Bilgeliğin Yeni Direklerini Ararken…

Küreselleşmenin en iyi tanımlarından biri günümüzü zamanın ve mekanın sıkıştığı bir dönem olarak tarif eder. Bir çok şey aynı anda ve neredeyse aynı yerde gerçekleşir ve biz dünya vatandaşlarının önüne internet, televizyon, gazeteler ve dedikodular vasıtasıyla akar. Her ne kadar kendimiz büyük oranda seyirci olsak da, Youtube, Facebook, Twitter ve benzerleri her an her yerde olabilme duygusunu yaşamamızı sağlar.

Eğer Türkiye sınırlarında yaşıyorsanız zamanın ve mekanın sıkışmasını kat be kat daha yoğun yaşarsınız. İktidar partisini sarstığı söylenen yerel seçimleri, kabine değişikliği izlerken; henüz Mardin’de 44 kişinin neden öldüğünü anlayamadan Türkan Saylan’ın vefatı ve bir Cumhuriyetçi manifesto düşüverir önünüze. Güneydoğu’da açılımlar veya finansal krizin teğet geçip geçmediği gibi konular birbiri ardına gözünüzün önünden geçer ve kendinizi hızlı bir siyasal aksiyon filminin içinde bulursunuz.

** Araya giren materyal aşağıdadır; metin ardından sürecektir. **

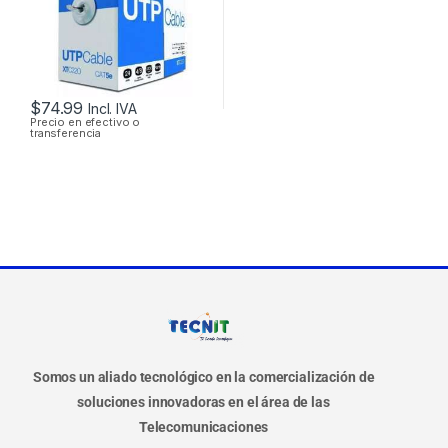
$
74.99
Incl. IVA
Precio en efectivo o
transferencia
Somos un aliado tecnológico en la comercialización de
soluciones innovadoras en el área de las
Telecomunicaciones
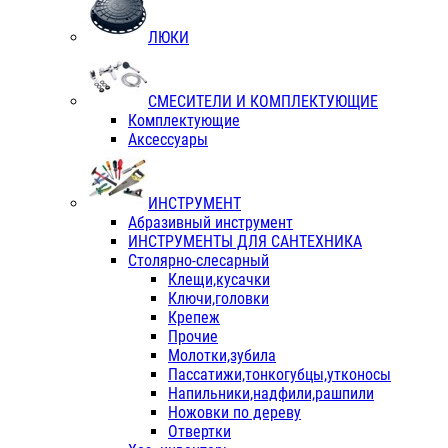
ЛЮКИ
СМЕСИТЕЛИ И КОМПЛЕКТУЮЩИЕ
Комплектующие
Аксессуары
ИНСТРУМЕНТ
Абразивный инструмент
ИНСТРУМЕНТЫ ДЛЯ САНТЕХНИКА
Столярно-слесарный
Клещи,кусачки
Ключи,головки
Крепеж
Прочие
Молотки,зубила
Пассатижи,тонкогубцы,утконосы
Напильники,надфили,рашпили
Ножовки по дереву
Отвертки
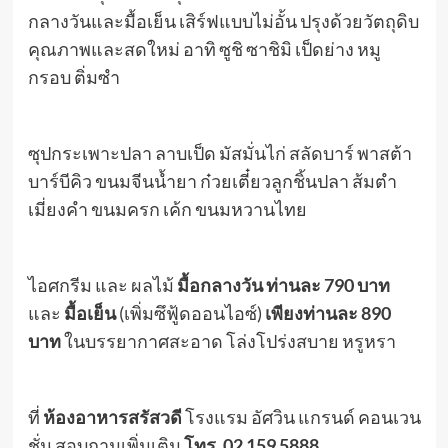
กลางวันและมื้อเย็น เสิร์ฟแบบไม่อั้น ปรุงด้วยวัตถุดิบ
คุณภาพและสดใหม่ อาทิ ซูชิ ซาชิมิ เป็ดย่าง หมู
กรอบ ติ่มซำ
ซุปกระเพาะปลา ลาบเป็ด มัสมั่นไก่ สลัดบาร์ พาสต้า
บาร์บีคิว ขนมจีนน้ำยา ก๋วยเตี๋ยวลูกชิ้นปลา ส้มตำ
เมี่ยงคำ ขนมครก เค้ก ขนมหวานไทย
ไอศกรีม และ ผลไม้
มื้อกลางวัน ท่านละ 790 บาท
และ
มื้อเย็น
(เพิ่มซึฟู้ดออนไอซ์)
เพียงท่านละ 890
บาท
ในบรรยากาศสะอาด โล่งโปร่งสบาย หรูหรา
ที่
ห้องอาหารสรัสวดี
โรงแรม อัศวิน แกรนด์ คอนเวน
ชั่น สอบถามเพิ่มเติม
โทร. 02 159 5888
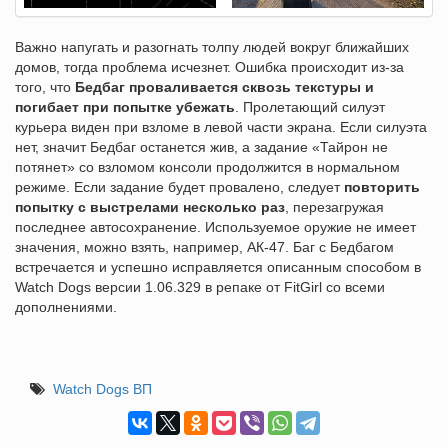
Важно напугать и разогнать толпу людей вокруг ближайших
домов, тогда проблема исчезнет. Ошибка происходит из-за
того, что
Бедбаг проваливается сквозь текстуры и
погибает при попытке убежать
. Пролетающий силуэт
курьера виден при взломе в левой части экрана. Если силуэта
нет, значит Бедбаг останется жив, а задание «Тайрон не
потянет» со взломом консоли продолжится в нормальном
режиме. Если задание будет провалено, следует
повторить
попытку с выстрелами несколько раз
, перезагружая
последнее автосохранение. Используемое оружие не имеет
значения, можно взять, например, АК-47. Баг с Бедбагом
встречается и успешно исправляется описанным способом в
Watch Dogs версии 1.06.329 в репаке от FitGirl со всеми
дополнениями.
Watch Dogs ВП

Bütün bu sıkışma duygusu içerisinde insanların içlerine kapanmayı tercih etmeleri, gittikçe karmaşıklaşan dünyayı açıklamak için komplo teorilerine daha fazla itibar göstermeleri ya da yapışmadan akan giden televizyon şovlarını yaşamlarının eksenlerine koymaları şaşırtıcı olmaz. Hızlanan dünyanın bireyde yarattığı en büyük travma hiç birşeyin kontrol altında olmadığı duygusudur. Bu da bizi Ortega y Gasset’nin neredeyse 80 yıl önce uyardığı “dalgaların arasında sallanıp duran” kitlenin bir parçası haline getirir.

Oysa yaşamın hızlı akışına karşı sahip olmamız gereken esas duruş, tutunabildiğimiz, zamanın ve mekanın ötesinde var olabilen bazı sütunlar; kendimize kerteriz alabileceğimiz bazı kişiler, mekanlar ve tarihler bulabilmektir. Bu açıdan, Türk siyasetinin içinde bulunduğu iddia edilen türbulans ya da boşluk; bizlerin kendilerine tutunacak bir dal arayışlarının doğrudan sonucudur ve biz değişmeden ya da dönüşmeden, siyasetin arzuladığımız siyaset olmasına olanak yoktur.